LRB Article PDF: Alexander the Brilliant (LRB volume 10 number 04, 18 February 1988)

Edward Said

Much the best way to convey appreciation of Alexander Cockburn's rousing and combative prose is to quote him at length. The protocols of reviewing, however, preclude such a practice, so one has to resort to the altogether drearier method of describing what he is about. Recently I mentioned to him that I was reading his book in order to review it. He was calling from Eugene, Oregon (the week before he had been in New Smyrna Beach, Florida, and just before that we had had breakfast in London, to which he had just come from Moscow). 'Noting with pleasure and admiration the superb prose, the witty observation, the admirable structure,' he immediately volunteered. Why, in the desert of today's journalistic mediocrity and cowardly trimming, anyone with Cockburn's gifts and courage should be modest, or mock-modest, I shall leave to others to discuss. Certainly the darting, cruel and unsparing wit displayed by this oldest son of Claud Cockburn stands out brilliantly in the pages of the Nation, the Wall Street Journal, In These Times, week after week.
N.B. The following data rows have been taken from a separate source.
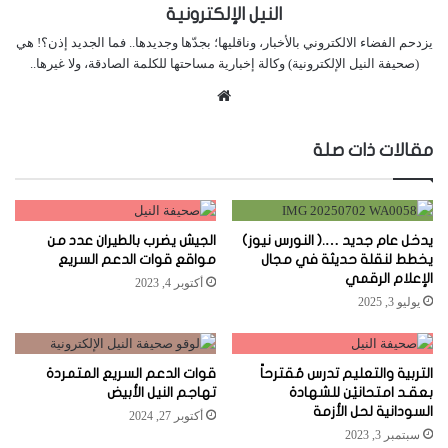
النيل الإلكترونية
يزدحم الفضاء الالكتروني بالأخبار، وناقليها؛ بجدّها وجديدها.. فما الجديد إذن؟! هي
(صحيفة النيل الإلكترونية) وكالة إخبارية مساحتها للكلمة الصادقة، ولا غيرها..
موقع
الويب
مقالات ذات صلة
يدخل عام جديد ….( النورس نيوز)
الجيش يضرب بالطيران عدد من
يخطط لنقلة حديثة في مجال
مواقع قوات الدعم السريع
الإعلام الرقمي
أكتوبر 4, 2023
يوليو 3, 2025
التربية والتعليم تدرس مُقترحاً
قوات الدعم السريع المتمردة
بعقـد امتحانيْن للشهادة
تهاجم النيل الأبيض
السودانية لحل الأزمة
أكتوبر 27, 2024
سبتمبر 3, 2023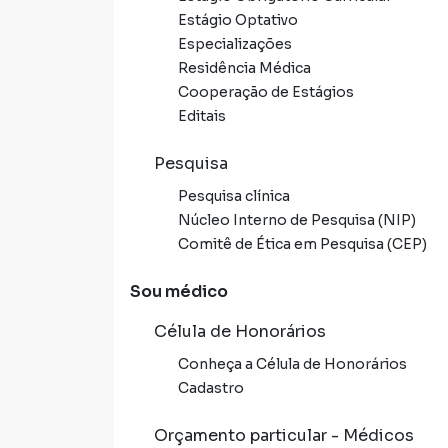
Estágio Optativo
Especializações
Residência Médica
Cooperação de Estágios
Editais
Pesquisa
Pesquisa clínica
Núcleo Interno de Pesquisa (NIP)
Comitê de Ética em Pesquisa (CEP)
Sou médico
Célula de Honorários
Conheça a Célula de Honorários
Cadastro
Orçamento particular - Médicos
Few people have the courage to accumulate enemies the way Cockburn has. Starting with Ronald Reagan, whom he twits remorselessly, he has been on the wrong side of the entire US Government, of the New Republic, of Norman Podhoretz, of nearly every journalist of note, left, right and centre, of the New York Times, of the McNeil-Lehrer Report (see in particular his devastating replication of that TV programme's famous 'balance', with the ponderously sober 'Robin' McNeil, 'Jim' Lehrer and 'Charlene' Hunter-Gault studiously examining both sides of the slavery question, Hitler and the Crucifixion), of most academics and of all TV networks, of the rich and the famous, of the military, of Israel, of Thatcher, Kissinger, and many others. He has, it should be added, his softer side, which emerges occasionally in gay or commendatory remarks about family, good cooking (excluding Chinese), figures of stoic calm and moral truthfulness (Israel Shahak, Chairman of the Israeli League of Human Rights), socialism, P.G. Wodehouse.